Les années crépusculaires ne sont pas tranquilles pour la Lexus LS.
Du moins pas en Australie. Alors que les États-Unis ont déjà dit au revoir à la limousine pleine grandeur en annonçant sa date de fin en 2025, les acheteurs locaux ont un dernier aperçu de la silhouette classique. Le couperet ne tombe pas ici.
“La Lexus LS recevra une mise à jour technique mineure… vers la fin de l’année”, a confirmé un porte-parole de Lexus Australie.
Le modèle actuel de cinquième génération continue de boiter jusqu’en 2027. Il aura alors dix ans. Assez vieux pour mieux savoir.
Les rapports japonais de Creative Trend suggèrent que septembre est le mois de lancement de la spécification mise à jour. Quels changements ? Un tunnel à plancher renforcé. Matériau absorbant les vibrations dans la traverse arrière. Lexus affirme que ces modifications améliorent le confort de conduite et la précision de la direction. Mises à niveau subtiles. Pour une voiture qui crie « présence », cela a du sens.
Une nouvelle option pourrait également attirer votre attention : un toit panoramique en verre.
Il se trouve à côté du soleil à vitrage unique daté actuellement en production. Personne ne sait si l’unité panoramique s’ouvre ou reste fixe. S’il s’agit d’un double vitrage et d’une ouverture, il n’innove pas que Lexus n’ait déjà foulé avec des voitures plus petites. Mais bon. Le verre est bon.
Vient ensuite la déception.
Le LS mis à jour ne dispose pas du Lexus Safety System+ 4.0. La berline ES, plus petite et plus récente, l’a déjà. Ce système promet des interventions plus humaines. Le LS ? Laissé pour compte. S’en tenir à une technologie plus ancienne pendant que son petit frère se dirige vers le futur.
L’histoire de l’infodivertissement est pire. L’écran existant de 12,3 pouces demeure. Pas de passage au plus grand écran de 14 pouces. Pas de plateforme logicielle Arene. Seule la génération actuelle tient le coup. Pourquoi s’embêter à mettre à jour un navire qui s’éloigne déjà ?
Voici le plus gros choc.
Au revoir V6.
Le moteur essence biturbo de 3,4 litres du LS500 a disparu. Complètement. La gamme mise à jour ne laisse que le LS500h. L’hybride. L’unité essence-électrique de 3,5 litres. Fini le rugissement du V6 à combustion brute. Juste une quiétude hybride.
Quelle forme l’avenir nous réserve-t-il ?
Depuis 1989, chaque LS est une berline. Le premier modèle a défini ce moule.

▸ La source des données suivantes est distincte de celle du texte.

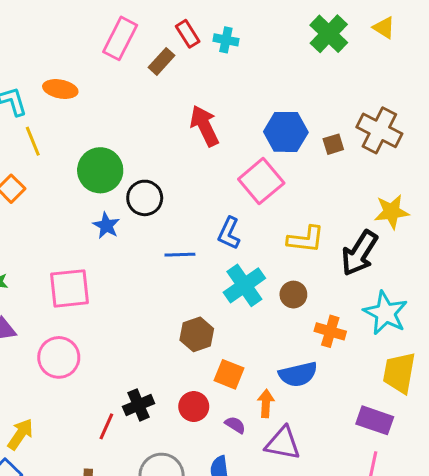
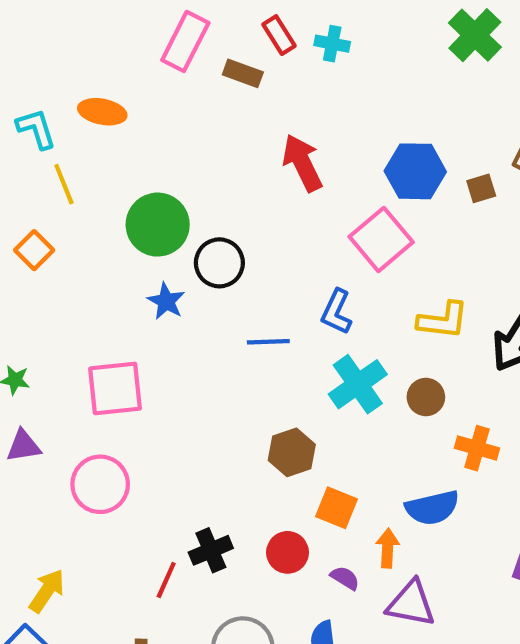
brown rectangle: (162, 61) -> (243, 73), turned 68

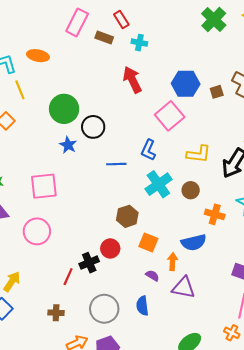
cyan cross: (332, 44) -> (139, 43), moved
red circle: (288, 552) -> (110, 248), moved

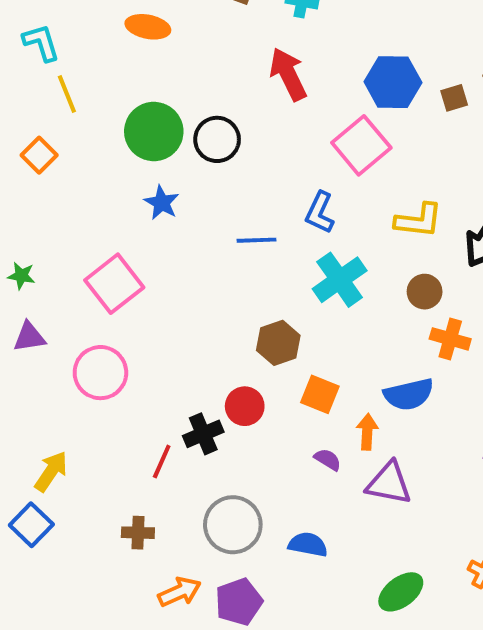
orange ellipse: (38, 56) -> (148, 27), moved
black circle: (93, 127) -> (217, 139), moved
pink square: (44, 186) -> (114, 284), turned -32
brown circle: (191, 190) -> (425, 292), moved
blue semicircle: (142, 306) -> (308, 545), moved, turned 108

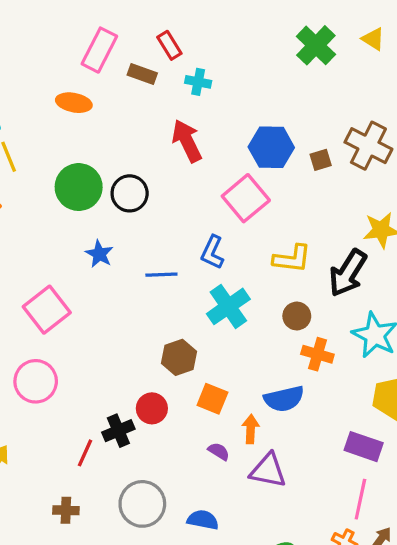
blue star: (162, 203) -> (99, 254), moved

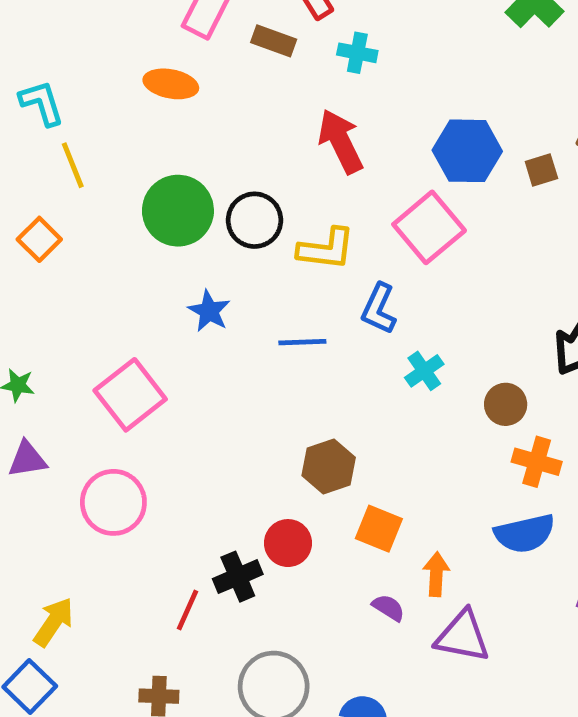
yellow L-shape: (292, 259) -> (326, 249), moved
cyan cross: (228, 306) -> (424, 371), moved, size x0.6
blue semicircle: (284, 399) -> (525, 533), moved

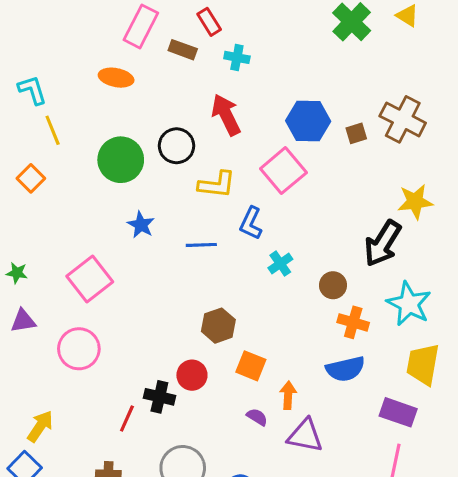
black circle: (254, 220) -> (176, 146), moved
black cross: (238, 577) -> (159, 397), turned 36

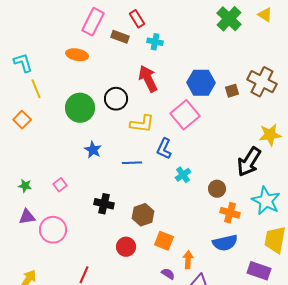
green star: (17, 273) -> (25, 186), moved
pink square: (90, 279) -> (60, 185), size x0.5
purple triangle: (23, 321) -> (27, 217), moved
black cross: (159, 397) -> (104, 204), moved

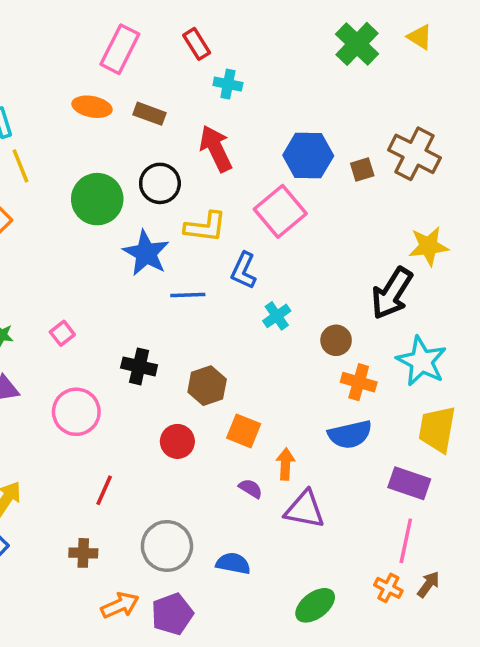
brown rectangle: (120, 37) -> (150, 114), moved
blue star: (93, 150) -> (146, 253), moved, size x1.5
pink circle: (53, 230) -> (76, 412), moved

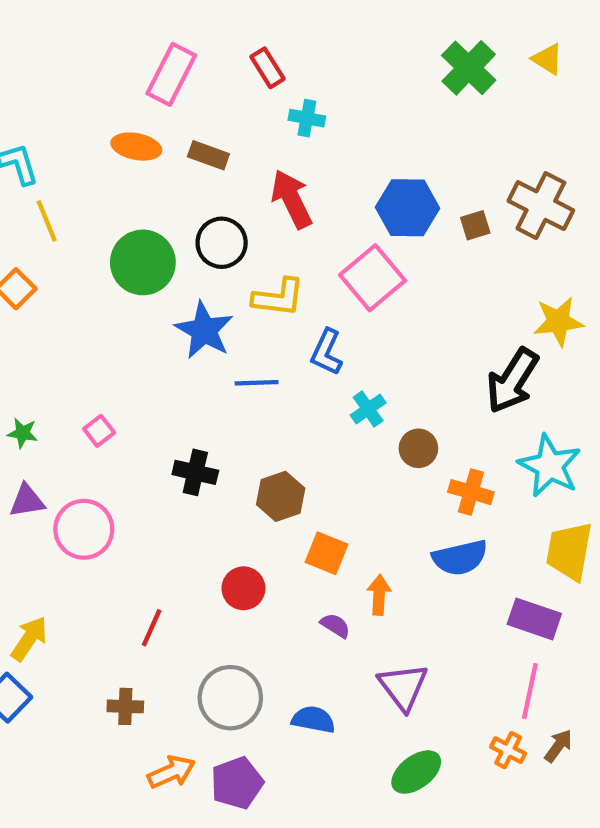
brown circle: (336, 340) -> (418, 448), moved
pink circle: (76, 412) -> (84, 529), moved
red circle: (177, 441) -> (243, 588), moved
purple triangle: (305, 509) -> (403, 687), moved, turned 42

Mais regardez Tokyo. L’année dernière, Lexus nous a présenté deux concepts partageant le badge LS.
L’un d’entre eux ressemblait à un hybride coupé-SUV.
L’autre était un étrange déménageur à six roues.
Aucune des deux ne ressemble à la voiture qui se trouve aujourd’hui dans les salles d’exposition. Le successeur n’est pas seulement un lifting. C’est un départ.
Ajoutez à cela que Toyota transforme Century en sa propre marque. Il se situe au-dessus de Lexus. Au-dessus de tout.
Alors pourquoi garder le LS ?
Pourquoi moderniser l’intérieur tout en vidé le moteur ?
Peut-être parce que les gens achètent encore de grosses voitures.
Peut-être parce que l’héritage compte parfois plus que l’innovation.
Ou peut-être que Lexus manque simplement de temps.